I’m bringing out to the blog an argument I’m having with someone on IM about the private versus “private” and Ipconfig posting issue just to make a point about the risks of life in general on the Internet.
I’m arguing that in a mere email, there is as much risk of information “leakage” about a firm as there is when we post in ipconfig in the newsgroups.
Let me show you want I mean. Send an email from your SBS firm network to an outside email box. Open up the email and adjust it so you can see the headers [Outlook is a pain in the butt for doing this, Thunderbird much easier].
Okay let’s look at the clues that come from a email
- Inside that email in your internal name. Probably something.local or maybe .lan both clues that you are an SBS box. Therefore there’s about a 99% chance that your internal IP address scheme is 192.168.16.x
- Inside that email is your public IP address
- Inside that email is the “stamp“ of what version of Exchange you are on.

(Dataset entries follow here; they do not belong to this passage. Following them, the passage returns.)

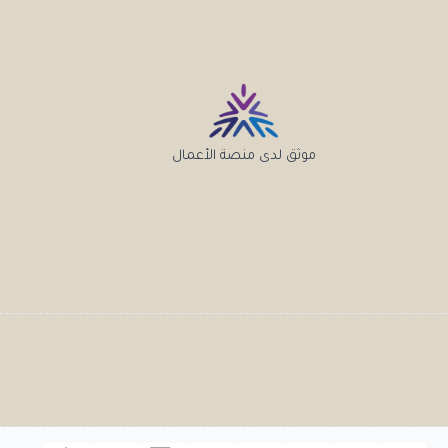
موثق لدى منصة الأعمال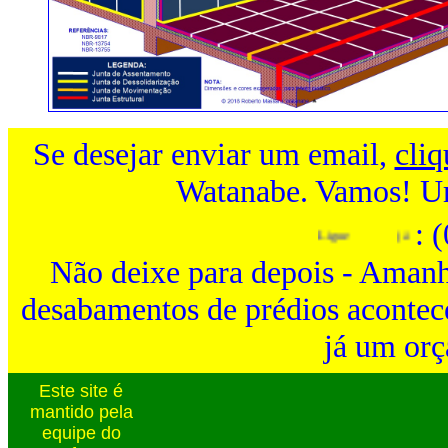
Se desejar enviar um email,
cliq
Watanabe. Vamos! Um
: 
Ligue
já
Não deixe para depois - Amanh
desabamentos de prédios acontec
já um or
Este site é
mantido pela
equipe do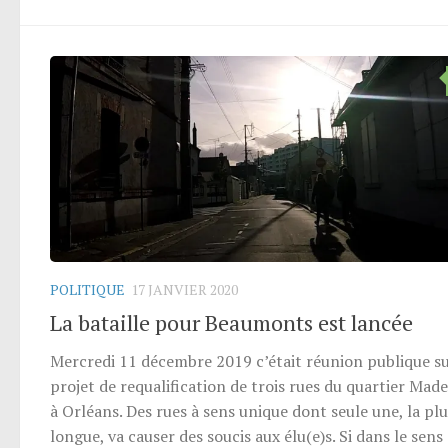
POLITIQUE
17 JANVIER 2020
La bataille pour Beaumonts est lancée
Mercredi 11 décembre 2019 c’était réunion publique su
projet de requalification de trois rues du quartier Made
à Orléans. Des rues à sens unique dont seule une, la plu
longue, va causer des soucis aux élu(e)s. Si dans le sens 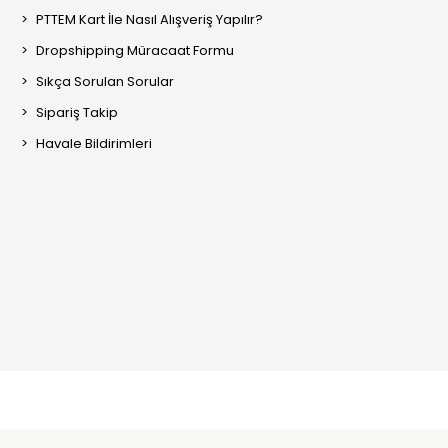
PTTEM Kart İle Nasıl Alışveriş Yapılır?
Dropshipping Müracaat Formu
Sıkça Sorulan Sorular
Sipariş Takip
Havale Bildirimleri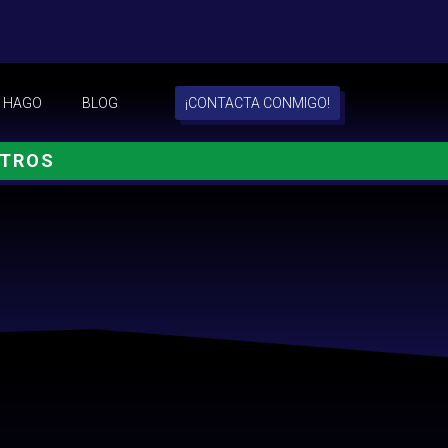
 HAGO
BLOG
¡CONTACTA CONMIGO!
OTROS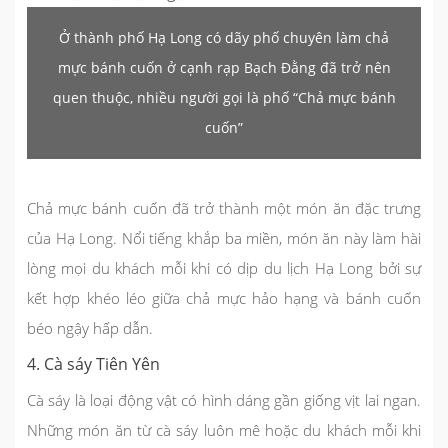
Ở thành phố Hạ Long có dãy phố chuyên làm chả
mực bánh cuốn ở cạnh rạp Bạch Đằng đã trở nên
quen thuộc, nhiều người gọi là phố “Chả mực bánh
cuốn”
Chả mực bánh cuốn đã trở thành một món ăn đặc trưng
của Hạ Long. Nổi tiếng khắp ba miền, món ăn này làm hài
lòng mọi du khách mỗi khi có dịp
du lịch Hạ Long
bởi sự
kết hợp khéo léo giữa chả mực hảo hạng và bánh cuốn
béo ngậy hấp dẫn.
4. Cà sáy Tiên Yên
Cà sáy là loại động vật có hình dáng gần giống vịt lai ngan.
Những món ăn từ cà sáy luôn mê hoặc du khách mỗi khi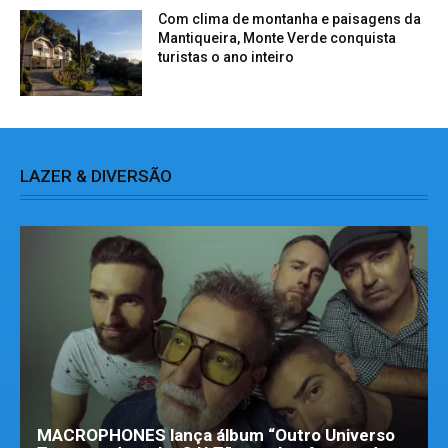
Com clima de montanha e paisagens da
Mantiqueira, Monte Verde conquista
turistas o ano inteiro
LAZER & DIVERSÃO
MACROPHONES lança álbum “Outro Universo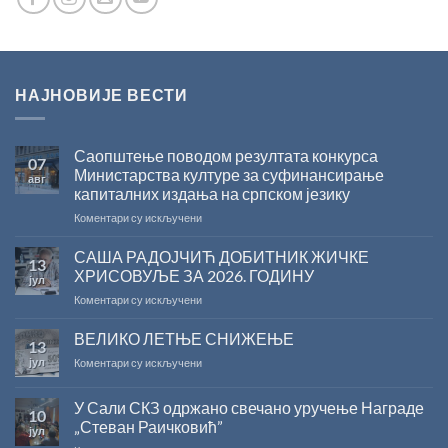
НАЈНОВИЈЕ ВЕСТИ
Саопштење поводом резултата конкурса
07
Министарства културе за суфинансирање
авг
капиталних издања на српском језику
на
Коментари су искључени
Саопштење
поводом
САША РАДОЈЧИЋ ДОБИТНИК ЖИЧКЕ
13
резултата
ХРИСОВУЉЕ ЗА 2026. ГОДИНУ
јул
конкурса
на
Коментари су искључени
Министарства
САША
културе
РАДОЈЧИЋ
ВЕЛИКО ЛЕТЊЕ СНИЖЕЊЕ
за
13
ДОБИТНИК
суфинансирање
јул
на
Коментари су искључени
ЖИЧКЕ
капиталних
ВЕЛИКО
ХРИСОВУЉЕ
издања
ЛЕТЊЕ
ЗА
на
У Сали СКЗ одржано свечано уручење Награде
10
СНИЖЕЊЕ
2026.
српском
„Стеван Раичковић”
јул
ГОДИНУ
језику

So if I see “Produced by Microsoft Exchange V6.5.6944.0” or “Produced by Microsoft Exchange V6.5.7226” I know you either have or don’t have Exchange 2003 SP1. [During the XP sp2 betas the beta testers would read the email headers of the MS folks and track what “next’ build number of XP sp2 they were on versus the beta participants…. sick puppies …weren’t we?
- Given that last I checked Dr. J’s job wasn’t to specifically target SBS boxes, I would argue that the fact that you can google the phrase “Remote Web Workplace“ and see potential SBS boxes and get just as much stuff from email headers that the risks are the in the same category.
Will I still feel that way in a week…. a month… or a year… maybe not. Probably not. But I see that email headers “bleed out” just as much private information that we probably don’t realize.
So is Tony right about freaking out about ipconfig postings in the newsgroups? Probably. psssst.. just don’t anyone tell Tony I posted that….Jeff also states that to post that information indiscriminately in the newsgroup is not wise. To post internal information in a public manner that is forever googlable is a bad idea.
But I would still argue that email is just as much of a “bleeder“ of information.
So …what do you disclose about YOUR firm by just sending emails?